You imported RAGTuner without the optional extra. Fix:

pip install 'rag7[tune]'

"Tuner evaluates every trial with the same latency"

If mean_latency_ms is identical across trials, your backend is probably caching aggressively (Meilisearch, pgvector pgbouncer pools). This doesn't affect correctness of the hit-rate score, but it means latency_weight is effectively doing nothing. Restart the backend or disable caching during tuning for honest latency measurements.

"Best params look weird — enable_quality_gate=False?"

Totally valid. The quality gate costs a round-trip LLM call and is only worth it when retrieval is occasionally wrong enough to need a judge.

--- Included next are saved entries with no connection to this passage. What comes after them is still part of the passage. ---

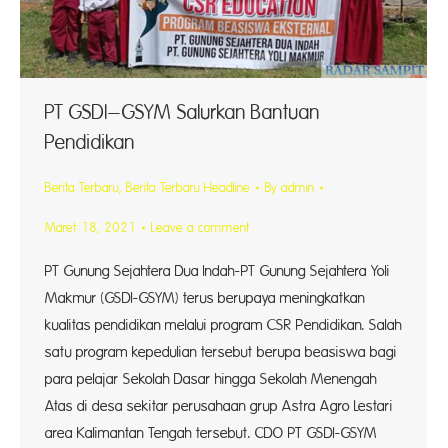
PT GSDI–GSYM Salurkan Bantuan
Pendidikan
Berita Terbaru
,
Berita Terbaru Headline
By
admin
Maret 18, 2021
Leave a comment
PT Gunung Sejahtera Dua Indah-PT Gunung Sejahtera Yoli
Makmur (GSDI-GSYM) terus berupaya meningkatkan
kualitas pendidikan melalui program CSR Pendidikan. Salah
satu program kepedulian tersebut berupa beasiswa bagi
para pelajar Sekolah Dasar hingga Sekolah Menengah
Atas di desa sekitar perusahaan grup Astra Agro Lestari
area Kalimantan Tengah tersebut. CDO PT GSDI-GSYM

On a clean corpus with strong BM25, the quality gate can be pure overhead. Trust the metric, not your priors.

"CLI says 'Missing dependency'"

Missing dependency: No module named 'meilisearch'

The CLI is Meilisearch+Azure-only — a convenience wrapper, not a universal tool. Install the deps or use the Python API with your preferred backend.


Beyond tuning

Tuning is one lever. A few others worth knowing:

  • Auto-strategyauto_strategy=True samples your index at init-time and picks text fields, filter fields, and language hints automatically. Orthogonal to RAGTuner; you can use both.
  • Rerankers — swap in Cohere, Jina, ColBERT, or RankGPT. A better reranker can lift hit@5 more than any amount of threshold tuning.
  • Backends — 8 backends, same API. If your current backend is slow or hit-rate-limited, try another.
  • Memory — persistent conversation context via mem0 / Postgres / langgraph checkpoints, for multi-turn chat setups.
  • Filtering — the LLM can build filter expressions from natural-language queries. Tune enable_filter_intent to control whether it runs.
  • Tracing — OpenTelemetry traces for every retrieval stage. Essential if you're debugging why a tuned config isn't helping a specific query class.

Tuning gets you to "pretty good" fast. Combining tuning with a better reranker, correct text fields (via auto-strategy), and the right backend gets you to "stop fiddling, ship it".